Please restate the records below word for word, leaving out every picture.

BEGIN

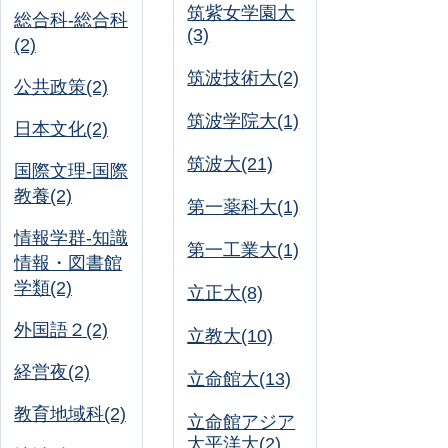
筑紫女学園大
総合科-総合科
(3)
(2)
筑波技術大(2)
公共政策(2)
筑波学院大(1)
日本文化(2)
筑波大(21)
国際文理-国際
教養(2)
第一薬科大(1)
情報学群-知識
第一工業大(1)
情報・図書館
学類(2)
立正大(8)
外国語２(2)
立教大(10)
経営夜(2)
立命館大(13)
教育地域科(2)
立命館アジア
太平洋大(2)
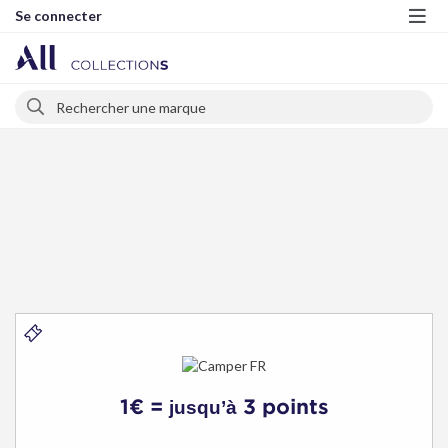
Se connecter
Me
Rechercher
Rechercher
Camper
FR
1€ =
3 points
jusqu’à
-
Bons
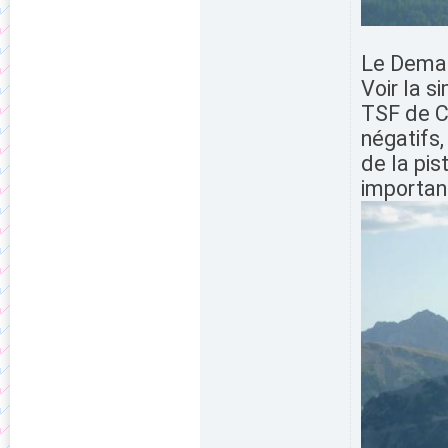
Le Dema
Voir la 
TSF de C
négatifs
de la pis
important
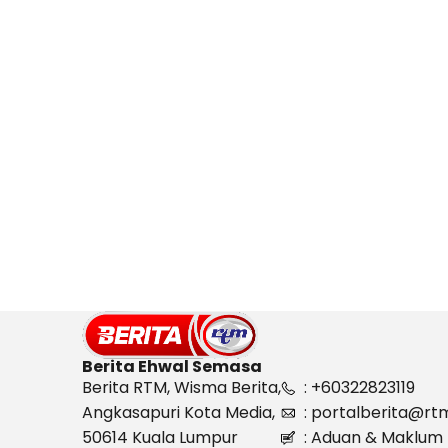
Berita Ehwal Semasa
Berita RTM, Wisma Berita,
: +60322823119
Angkasapuri Kota Media,
: portalberita@rt
50614 Kuala Lumpur
: Aduan & Maklum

END

Output below
筑紫女学園大
総合科-総合科
(3)
(2)
筑波技術大(2)
公共政策(2)
筑波学院大(1)
日本文化(2)
筑波大(21)
国際文理-国際
教養(2)
第一薬科大(1)
情報学群-知識
第一工業大(1)
情報・図書館
学類(2)
立正大(8)
外国語２(2)
立教大(10)
経営夜(2)
立命館大(13)
教育地域科(2)
立命館アジア
太平洋大(2)
Se connecter
Me
Rechercher
Rechercher
Camper
FR
1€ =
3 points
jusqu’à
-
Bons
Le Dema
Voir la 
TSF de C
négatifs
de la pis
important
Berita Ehwal Semasa
Berita RTM, Wisma Berita,
: +60322823119
Angkasapuri Kota Media,
: portalberita@rt
50614 Kuala Lumpur
: Aduan & Maklum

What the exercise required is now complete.